[The problem] When a line in the entries below contains "Podcast", tally it; give the tally with nothing added.

+++ Dataset excerpts +++

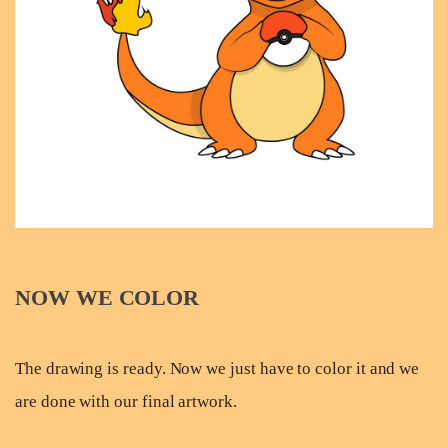
NOW WE COLOR
The drawing is ready. Now we just have to color it and we
are done with our final artwork.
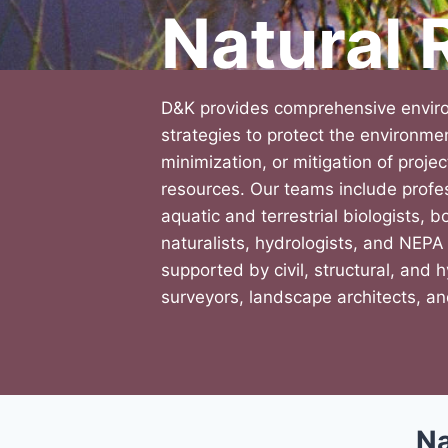
Natural
D&K provides comprehensive envir
strategies to protect the environm
minimization, or mitigation of proje
resources. Our teams include profes
aquatic and terrestrial biologists, bo
naturalists, hydrologists, and NEPA
supported by civil, structural, and 
surveyors, landscape architects, an
Na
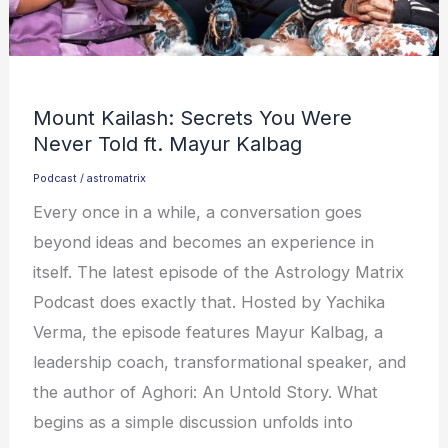
Mount Kailash: Secrets You Were
Never Told ft. Mayur Kalbag
Podcast
/
astromatrix
Every once in a while, a conversation goes
beyond ideas and becomes an experience in
itself. The latest episode of the Astrology Matrix
Podcast does exactly that. Hosted by Yachika
Verma, the episode features Mayur Kalbag, a
leadership coach, transformational speaker, and
the author of Aghori: An Untold Story. What
begins as a simple discussion unfolds into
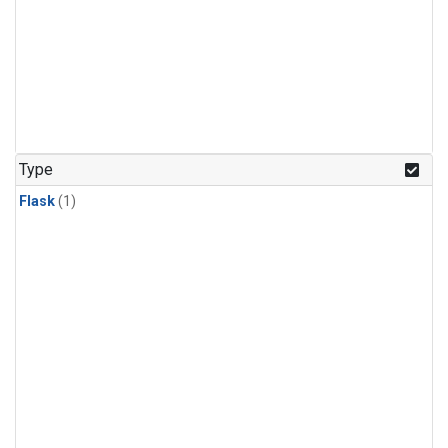
Type
Flask
(1)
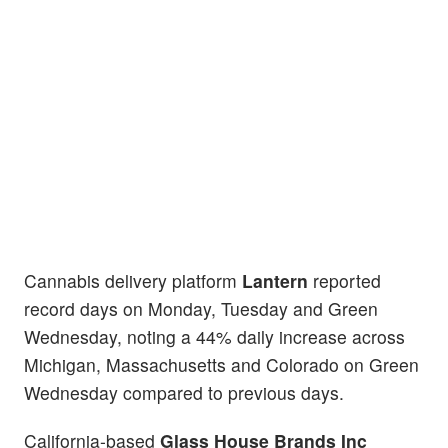
Cannabis delivery platform
Lantern
reported
record days on Monday, Tuesday and Green
Wednesday, noting a 44% daily increase across
Michigan, Massachusetts and Colorado on Green
Wednesday compared to previous days.
California-based
Glass House Brands Inc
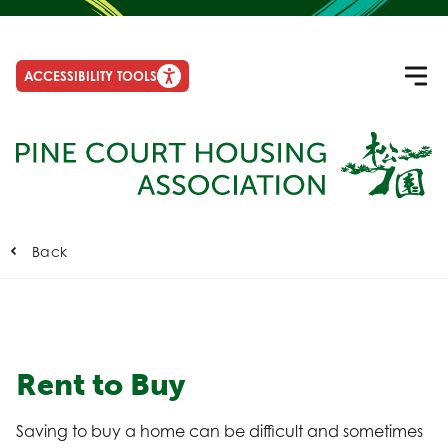
ACCESSIBILITY TOOLS
Back
Rent to Buy
Saving to buy a home can be difficult and sometimes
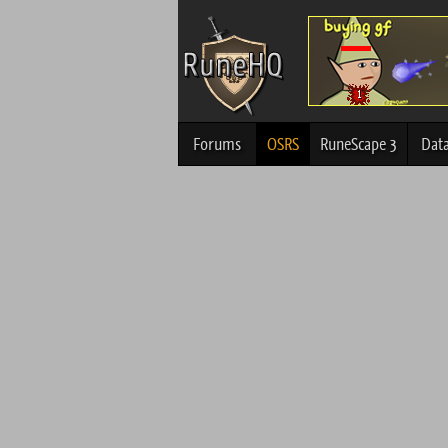
Forums
OSRS
RuneScape 3
Dat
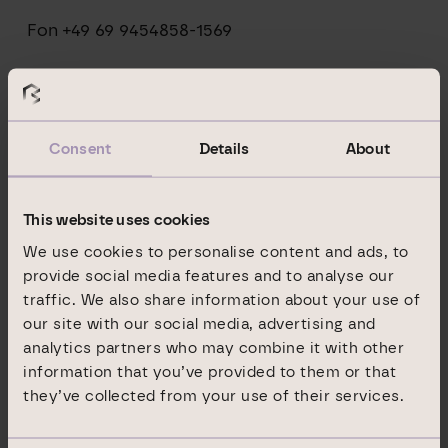
Fon +49 69 9454858-1569
pr@branicks.com
Consent
Details
About
IR-Kontakt Branicks Group AG:
This website uses cookies
Jasmin Dentz
We use cookies to personalise content and ads, to
Neue Mainzer Straße 32-36
provide social media features and to analyse our
traffic. We also share information about your use of
60311 Frankfurt am Main
our site with our social media, advertising and
analytics partners who may combine it with other
Fon +49 69 9454858-1492
information that you’ve provided to them or that
they’ve collected from your use of their services.
ir@branicks.com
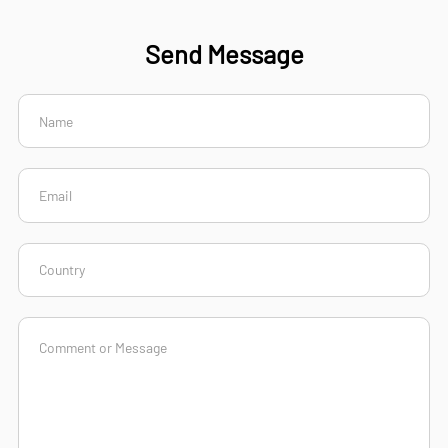
Send Message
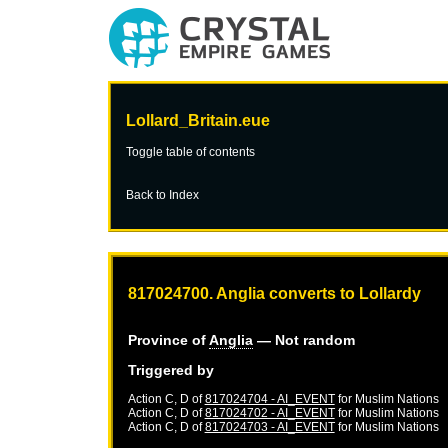
Lollard_Britain.eue
Toggle table of contents
Back to Index
817024700. Anglia converts to Lollardy
Province of
Anglia
— Not random
Triggered by
Action C, D of
817024704 - AI_EVENT
for
Muslim Nations
Action C, D of
817024702 - AI_EVENT
for
Muslim Nations
Action C, D of
817024703 - AI_EVENT
for
Muslim Nations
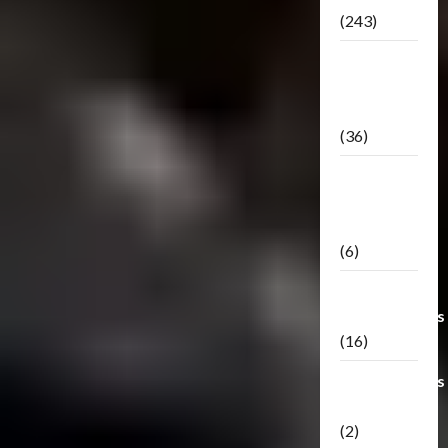
(243)
TF3: Dark
Of The
Moon
(36)
TF3:
Darkside
Moon
(6)
Third Party
Transformers
(16)
Transformers
Generations
(2)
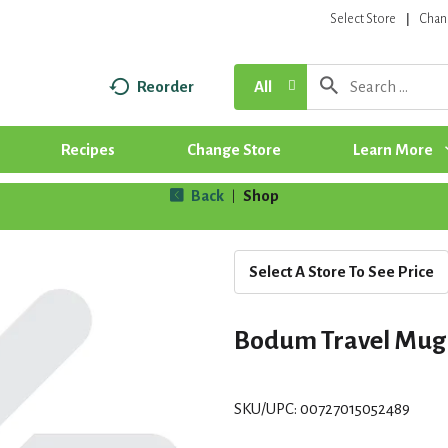
Select Store
Chan
Reorder
All
Recipes
Change Store
Learn More
Back
Shop
|
Select A Store To See Price
Bodum Travel Mug
SKU/UPC: 00727015052489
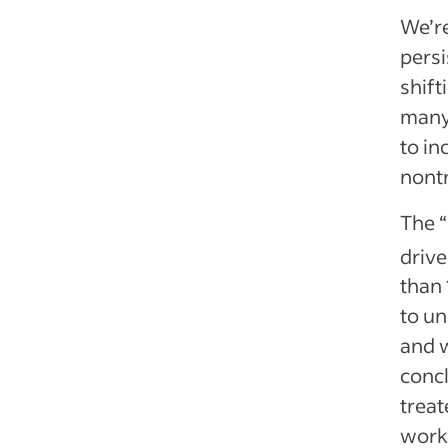
We’re
persi
shift
many 
to in
nontr
The “
drive
than 
to un
and w
concl
treat
work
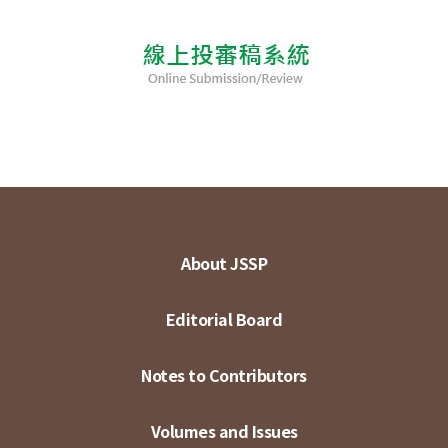
About JSSP
Editorial Board
Notes to Contributors
Volumes and Issues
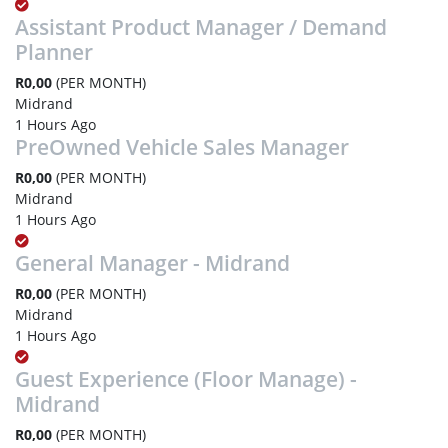
Assistant Product Manager / Demand
Planner
R0,00
(PER MONTH)
Midrand
1 Hours Ago
PreOwned Vehicle Sales Manager
R0,00
(PER MONTH)
Midrand
1 Hours Ago
General Manager - Midrand
R0,00
(PER MONTH)
Midrand
1 Hours Ago
Guest Experience (Floor Manage) -
Midrand
R0,00
(PER MONTH)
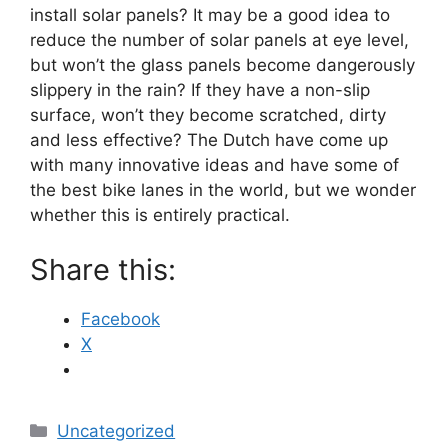
install solar panels? It may be a good idea to
reduce the number of solar panels at eye level,
but won’t the glass panels become dangerously
slippery in the rain? If they have a non-slip
surface, won’t they become scratched, dirty
and less effective? The Dutch have come up
with many innovative ideas and have some of
the best bike lanes in the world, but we wonder
whether this is entirely practical.
Share this:
Facebook
X
Categories
Uncategorized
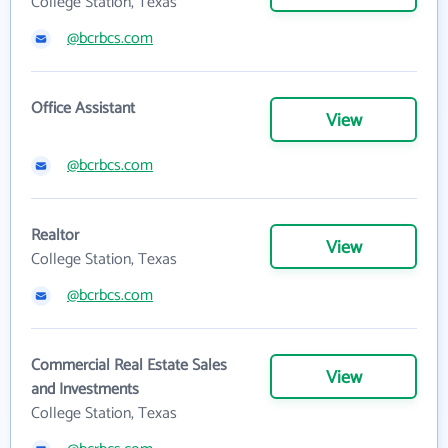
College Station, Texas
@bcrbcs.com
Office Assistant
View
@bcrbcs.com
Realtor
View
College Station, Texas
@bcrbcs.com
Commercial Real Estate Sales
View
and Investments
College Station, Texas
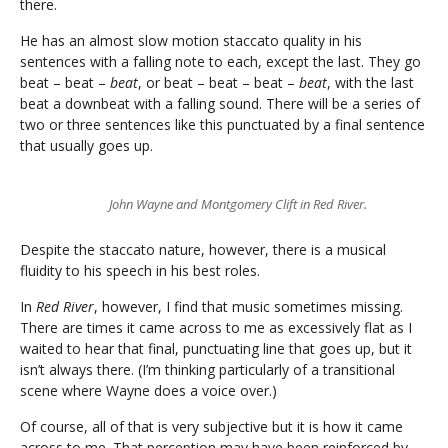
there.
He has an almost slow motion staccato quality in his
sentences with a falling note to each, except the last. They go
beat – beat –
beat
, or beat – beat – beat –
beat
, with the last
beat a downbeat with a falling sound. There will be a series of
two or three sentences like this punctuated by a final sentence
that usually goes up.
John Wayne and Montgomery Clift in Red River.
Despite the staccato nature, however, there is a musical
fluidity to his speech in his best roles.
In
Red River
, however, I find that music sometimes missing.
There are times it came across to me as excessively flat as I
waited to hear that final, punctuating line that goes up, but it
isn’t always there. (I’m thinking particularly of a transitional
scene where Wayne does a voice over.)
Of course, all of that is very subjective but it is how it came
across to me. That perception may have been reinforced by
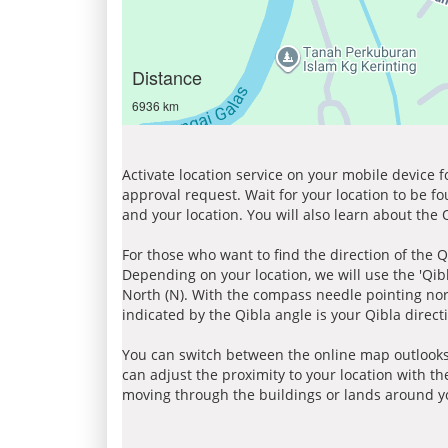
Distance
6936 km
Activate location service on your mobile device 
approval request. Wait for your location to be f
and your location. You will also learn about the
For those who want to find the direction of the Q
Depending on your location, we will use the 'Qi
North (N). With the compass needle pointing nort
indicated by the Qibla angle is your Qibla direct
You can switch between the online map outlooks
can adjust the proximity to your location with th
moving through the buildings or lands around yo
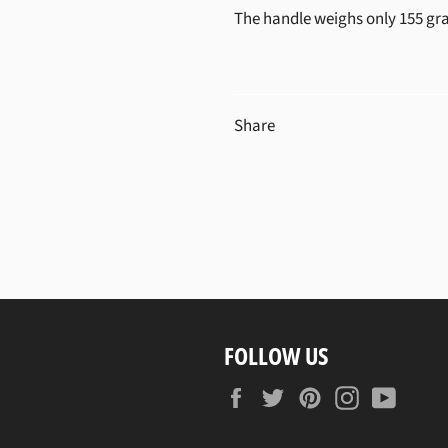
The handle weighs only 155 gr
Share
FOLLOW US
Facebook
Twitter
Pinterest
Instagram
YouTu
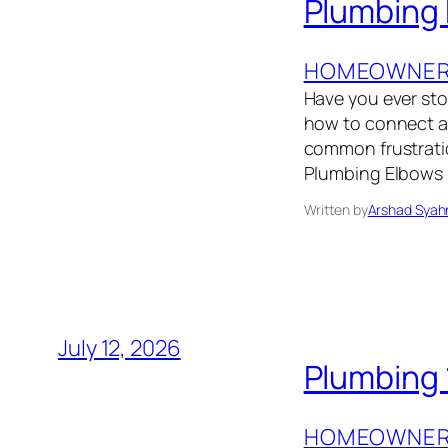
Plumbing 
HOMEOWNER’
Have you ever sto
how to connect a l
common frustrati
Plumbing Elbows E
Written by
Arshad Syah
July 12, 2026
Plumbing 1
HOMEOWNER’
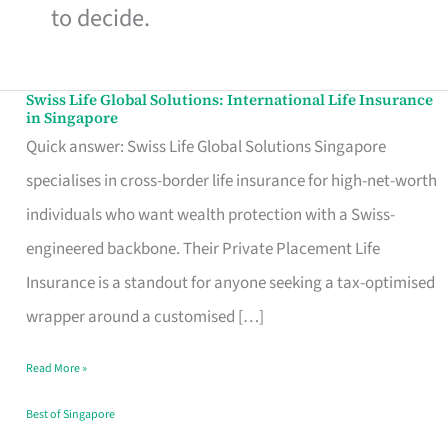
to decide.
Swiss Life Global Solutions: International Life Insurance
Swiss
in Singapore
Life
Quick answer: Swiss Life Global Solutions Singapore
Global
specialises in cross-border life insurance for high-net-worth
Solutions:
individuals who want wealth protection with a Swiss-
International
engineered backbone. Their Private Placement Life
Life
Insurance is a standout for anyone seeking a tax-optimised
Insurance
wrapper around a customised […]
in
Read More »
Singapore
Best of Singapore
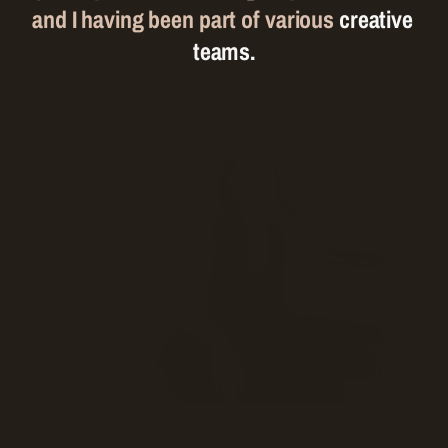
and I having been part of various 
creative 
teams.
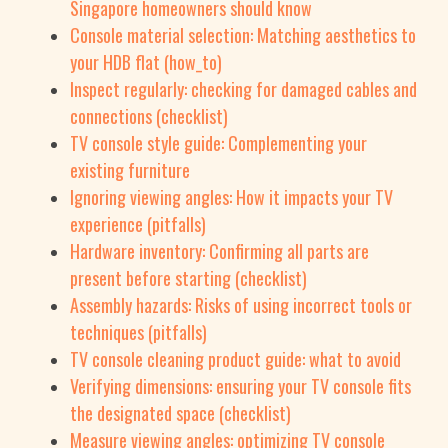
Singapore homeowners should know
Console material selection: Matching aesthetics to
your HDB flat (how_to)
Inspect regularly: checking for damaged cables and
connections (checklist)
TV console style guide: Complementing your
existing furniture
Ignoring viewing angles: How it impacts your TV
experience (pitfalls)
Hardware inventory: Confirming all parts are
present before starting (checklist)
Assembly hazards: Risks of using incorrect tools or
techniques (pitfalls)
TV console cleaning product guide: what to avoid
Verifying dimensions: ensuring your TV console fits
the designated space (checklist)
Measure viewing angles: optimizing TV console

+++

[Task solution] 2